After fortnight-long good time, problems seem to be mounting for the new government
Shantanu Datta | June 17, 2014
Prime minister Narendra Modi has had a great run for nearly a month. With inflation admiringly low when he took over, the stock market going through a heady run and the rupee playing stronger by the day against the dollar, Modi’s promised “achchhe din” seemed to have come true.
A quick recap of the initial heady days, then:
The BSE index crossed the 25,000-mark for the first time in history on May 16, the day the BJP won a landslide in the general elections. It achieved a peak of 25,364.71 during the day before closing at 24,121.74 – certainly a shave but an all-time high.
On June 5, the Sensex closed at 25,019.51 – its first close above the 25,000-mark. Records went flying as it achieved one high after another in the days to follow.
At the same time, the rupee, which had tanked to a record low of nearly 70 per dollar in the autumn of last year, also surged as Modi chariot wore on, going up to 58.285 on May 23 – three days before the new PM took oath of office. On June 17, it recorded 60.175 against the dollar, having weakened past the 60-per-dollar mark for the first time since in over a month.
Inflation, too, was down to 5.4 percent in May (though accelerating from 5.2 percent the month before).
With a below-normal monsoon forecast by the met department and the crisis in Iraq showing no signs of abating any time soon to ease oil prices, all the indicators are set to only get worse as the months draw on. Add to it extraneous worries like the ongoing strike at wholesale markets in Nashik, the main hub for onions for many parts of the country, and the new government might have to start wiping tears off consumers much before it expected.
On Tuesday (June 17) opposition leaders from the Congress made hay at finance minister Arun Jaitley’s statement a day before that hoarding and below-normal rain have led to a spike in prices, saying that the BJP used to slam the Manmohan Singh government for much its 10-year tenure for the same reason.
“Jaitley is speaking the same language today but now the country needs results. Inflation should go down and whatever has been promised to people should be fulfilled,” Congress spokesperson Rashid Alvi said.
Pointing out that inflation has increased since the NDA came to power, former Congress MP PC Chacko said, “Producing more alone will not control the prices. The government should explain why inflation has gone up in one month since they have come into power… just blaming will not help.”
The Modi government is facing a slight hiccup on that front, too. While the PM has been silent on most issues barring his daily work, with the Twitter handle of the PMO posting updates at regular intervals, to the extent of even inviting criticism for a silence made famous by his predecessor, many of Modi’s colleagues still seem to be reveling in their role as the opposition.
The three biggest problems the three-week-old government has faced thus far – violence against women and law and order situation in Uttar Pradesh as well as the strife in Pune with a communal tinge, the power crisis in many parts but primarily Delhi that has received media attention, and the rising prices – have seen interesting approaches by the ministers in charge.

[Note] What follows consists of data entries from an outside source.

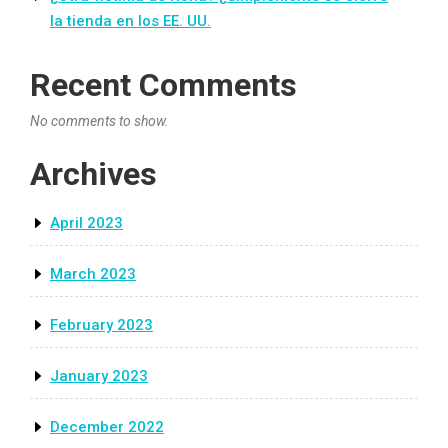
la tienda en los EE. UU.
Recent Comments
No comments to show.
Archives
April 2023
March 2023
February 2023
January 2023
December 2022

While home minister Rajnath Singh has been more or less silent – only slightly better than his predecessor Sushilkumar Shinde, who put his foot bang into his mouth each time he opened it to eject irrelevant remarks – finance minister Jaitley was quick to pass the buck on to third parties (including the weather) with whom the average citizen has zero contact, and who are thus unaccountable.
Power minister Piyush Goyal, meanwhile, breathed fire against the Congress government at the state and the centre for the mess the power situation in the capital is in.